The title of the album, for instance, takes its name from a lyric in the song ‘Mum’s Caravan’ – with the singer telling of how her mother put “all her plans”, that would have inevitably involved travelling around the country with the titular caravan in tow, on hold when “shit hit the fan”. For a woman who once shrieked sociopolitical diatribes with phrases like “I am not a production unit” and “steal your brother’s guitar”, a gentle strum and piano accompanying her lilting voice is quite the contrast.

“I’m still sort of going through the process of how to talk about this stuff,” she confesses. “Previously, everything that I’ve written is really an open book. I’d go into every interview and be like, ‘Here’s exactly what I’m talking about’. This time? I’m not entirely sure what I have to have clear boundaries about – which is interesting for me, as a person who likes to spill my guts. When we started making the album, all of this stuff just started coming out. It was what I needed to process.”

Don’t get it twisted, either: Cable Ties didn’t become apolitical overnight. Album highlight ‘Silos’ is classic Cable Ties, both musically and lyrically. Over rumbling toms and a snarling bass line, McKechnie is heard railing against the country’s failing social services in tandem with its shameful incarceration system.

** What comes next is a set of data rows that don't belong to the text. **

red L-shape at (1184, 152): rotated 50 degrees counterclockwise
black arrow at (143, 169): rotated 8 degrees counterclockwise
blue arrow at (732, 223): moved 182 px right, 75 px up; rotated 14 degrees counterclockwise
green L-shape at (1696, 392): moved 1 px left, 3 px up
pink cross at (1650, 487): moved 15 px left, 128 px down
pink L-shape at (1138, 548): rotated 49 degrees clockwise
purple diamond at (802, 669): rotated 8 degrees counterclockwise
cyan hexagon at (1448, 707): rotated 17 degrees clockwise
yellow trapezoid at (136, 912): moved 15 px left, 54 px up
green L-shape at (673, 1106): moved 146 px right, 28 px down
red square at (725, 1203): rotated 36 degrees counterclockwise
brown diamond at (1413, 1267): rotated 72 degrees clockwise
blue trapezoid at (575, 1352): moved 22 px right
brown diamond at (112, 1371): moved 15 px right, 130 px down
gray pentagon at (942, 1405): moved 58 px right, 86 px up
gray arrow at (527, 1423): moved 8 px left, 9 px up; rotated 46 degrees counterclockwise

“The so-called justice system, as it is right now, is not a way to deal with problems of mental health, poverty and racism,” she says.

“Everything gets dragged through it, and through the cops, when it’s not appropriate. We need to defund the police and start funding social services that are connected and can provide help. I’m sick of being in a situation where an ambulance is needed, or some other crisis support, and it’s the cops again.” Having remained unchanged in its lineup since forming in 2015, Cable Ties – McKechnie, bassist Nick Brown and drummer Shauna Boyle – have forged an idiosyncratic sound within not just the Melbourne music scene, but Australia at large. So much so, that even when they’re deviating from their usual musical path – like on ‘Mum’s Caravan’ or the album’s heartfelt lead single ‘Time For You’ – you can still pick them out of a line and identify them as Cable Ties songs. When queried as to what it is about the band that has forged such a magnetism, McKechnie puts it down to simultaneous musical development.

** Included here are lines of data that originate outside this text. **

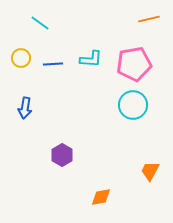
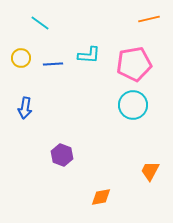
cyan L-shape: moved 2 px left, 4 px up
purple hexagon: rotated 10 degrees counterclockwise
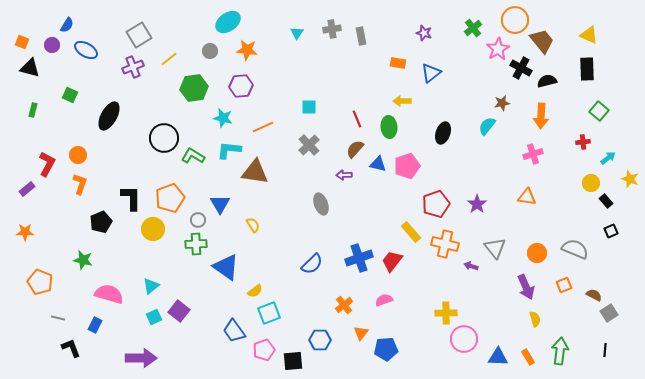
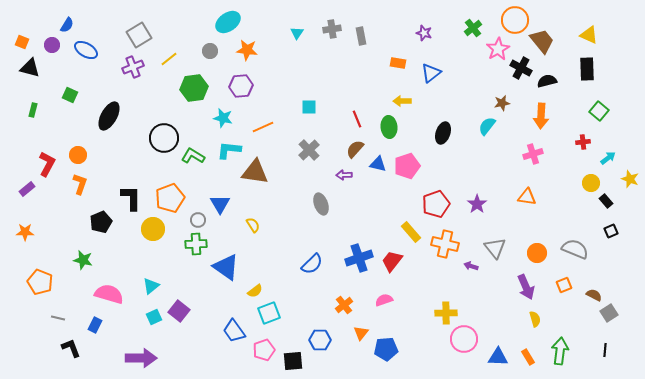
gray cross at (309, 145): moved 5 px down
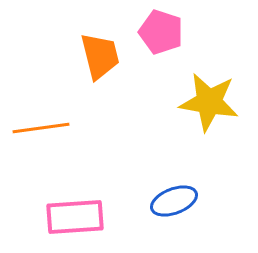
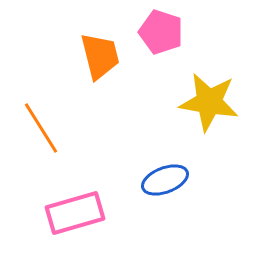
orange line: rotated 66 degrees clockwise
blue ellipse: moved 9 px left, 21 px up
pink rectangle: moved 4 px up; rotated 12 degrees counterclockwise
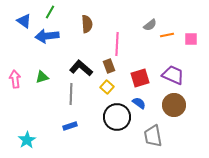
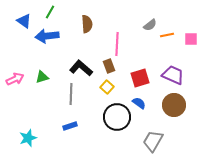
pink arrow: rotated 72 degrees clockwise
gray trapezoid: moved 5 px down; rotated 40 degrees clockwise
cyan star: moved 1 px right, 2 px up; rotated 12 degrees clockwise
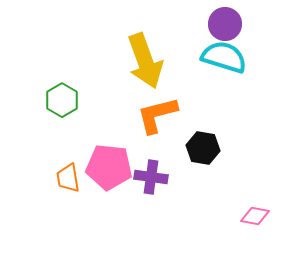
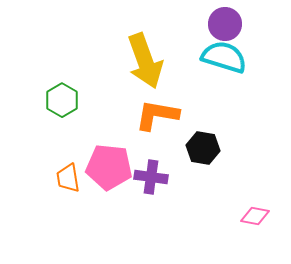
orange L-shape: rotated 24 degrees clockwise
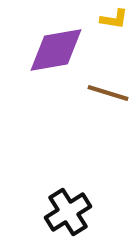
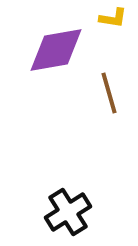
yellow L-shape: moved 1 px left, 1 px up
brown line: moved 1 px right; rotated 57 degrees clockwise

“When we started, I’d never played electric guitar before,” she says. “Shauna had played drums about three times. Nick had barely played bass. We honed our sound and our instruments by just jamming together for long periods. Through that process, we crafted a really specific sound. It’s not like three people practising in their rooms or with other bands, then coming together with specific influences in mind. We weren’t even musically capable of wanting to sound like a certain band. That meant this band has had time and space to develop into its own thing. It’s nothing like the Celtic jigs I used to play.”